This has been a wine bloggers question since wine blogging began. It’s a topic of conversation both in seminars and outside of them at the annual Wine Blogger Conferences. No one has yet to figure it out, but I now have, after much thought.

I have no such fantasies, by the way, because my wine blog is a personal journey as a wine publicist. I have stories I just want to get out of me… like any kid with a diary. But, there are others who have just started writing about wine, and if this question could be answered for them, they would become eternally grateful and well on their way.

I have a few people that I’ve been discussing this with (behind the scenes) for a very long time… But, no-one has yet to find the answer.
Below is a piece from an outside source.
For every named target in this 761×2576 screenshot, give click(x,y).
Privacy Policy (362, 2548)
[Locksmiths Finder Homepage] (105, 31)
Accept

It has, however, revealed itself, so I’m going to share. I’m surprised the steps didn’t occur to me sooner. For that, I am regretful. Once I came to the answer, it was a slap on my forehead moment, because…. others have already figured it out.

History First

Storytellers have been writing about wine, since writing was invented. As soon as someone became an expert, that person’s words were revered enough to make money. Magazines and newsletters became the norm.

Fat Forward to 10 Years Ago

Wine magazines had paid staff writers, many of whom had become pretty famous for their stories and tasting opinions. Subscriptions and advertising were essentially paying their salaries, as their stature grew. And newspaper people… Those who left newspapers, for one reason or another, began to emerge as having their own publications. This included newsletters among their followers; people who respected them and still wanted to read what they had to say about wines they had tasted.

These people are still very influential for wine sales

As much as wine bloggers hate to hear this one, believing that the immediate W.2 responses made their opinions as important as any well established wine writer, it’s ten years later.Wines sales marketing should be proving that; e.g., Jo Blow on her wine blog just said this about our wine… And that statement would have to be hanging off a shelf as a shelf talker. When that happens, wine bloggers will have arrived. It’s not happened yet.

Check out why Costco has a 90-point system for bringing in wines, as does Bristol Farms, as does Total Wine & More, proudly tout their 90 and 90+ scores via the top wine publication or writers’ names… And those points all come from an established wine magazines, newsletters, or writers who have gone off on their own with established history… Like James Suckling and/or Antonio Galloni, for instance.

The people, who have gone off on their own, all have their own websites now. And, you pay to play, if you want to see their scores.

How to monetize your wine blog – seriously

  1. Follow in the footsteps of those who have gone before you, by becoming famous.
    • Spend the next 10-20 years devoted to your craft (The 10 to 20 year range is because there are some who already have some years invested in their blogs.)
      1. Unfortunately, you don’t have the luxury of your forefathers, who were paid for their passion. Sorry, it’s a brave new world, and we bloggers are responsible for that.
      2. Find a job in the wine business, because that will quickly give you the history that you need to become well rounded in all aspects of wine.
      3. Become a Master Sommelier. That’s a guaranteed salary and will shoot you to the front of the wine blogging pack.
  2. Once you’re established, you can then charge for a subscription on your wine blog.
  3. If you’re an established wine writer who has a blog, and you’ve also been wondering how to monetize the time and energy it takes to keep up your public persona, get with the subscription program…
    • Establish your ethical code; e.g.,
      • “No clients wines will be reviewed,” for instance, if you don’t have a wine competition (like so many do already), to bring in additional funds.
      • You don’t have to charge anyone to read “parts” of your Website, like those who have stepped into this pool ahead of you
      • If anyone wants to see those reviews, they’ll have to pay to play.
  4. Voila, you’re a star, and you’ve monetized your wine blog.

Another topic as part of this one

Many a writer has had to become a wine blogger, just to keep current:

  • Stephen Tanzer
  • Jancis Robinson
  • Charlie Olken
  • The list goes on for many of them

The difference is that they already had subscriptions established; so if you don’t, get ‘er done ASAP. This will be inspiration for younger writers… If you can do it, so can they, eventually.